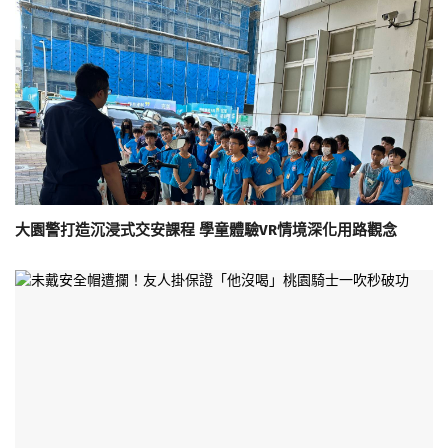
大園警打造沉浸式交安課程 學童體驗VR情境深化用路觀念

--

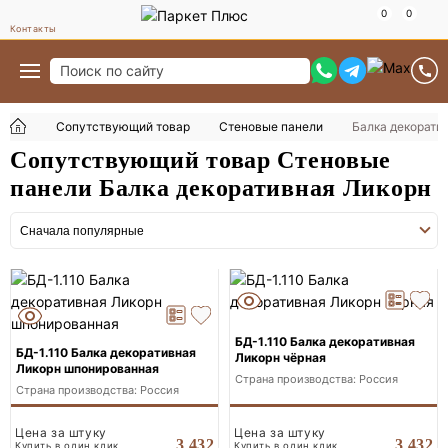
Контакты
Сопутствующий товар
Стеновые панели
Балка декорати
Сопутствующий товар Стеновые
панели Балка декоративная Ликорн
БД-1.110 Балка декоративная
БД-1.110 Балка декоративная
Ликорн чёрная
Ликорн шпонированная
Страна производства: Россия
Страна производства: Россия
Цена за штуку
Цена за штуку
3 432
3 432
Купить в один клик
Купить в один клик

--

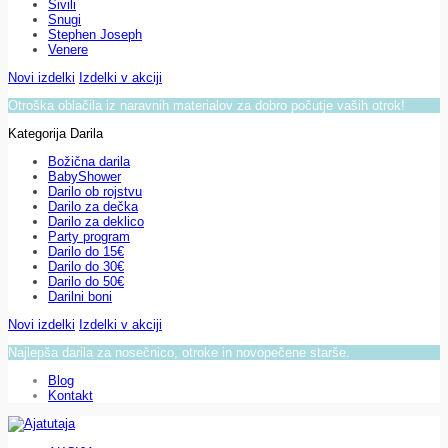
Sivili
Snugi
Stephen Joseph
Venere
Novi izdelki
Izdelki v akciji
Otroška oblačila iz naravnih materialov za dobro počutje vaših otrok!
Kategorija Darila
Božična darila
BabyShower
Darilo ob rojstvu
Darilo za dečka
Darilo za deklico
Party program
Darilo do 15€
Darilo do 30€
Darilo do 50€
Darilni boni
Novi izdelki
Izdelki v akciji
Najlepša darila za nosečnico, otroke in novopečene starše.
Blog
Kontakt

--

__Description of the task__
The answer must be every line of the entries that includes the word "Ликорн".

__Result of this task__
панели Балка декоративная Ликорн
Ликорн чёрная
Ликорн шпонированная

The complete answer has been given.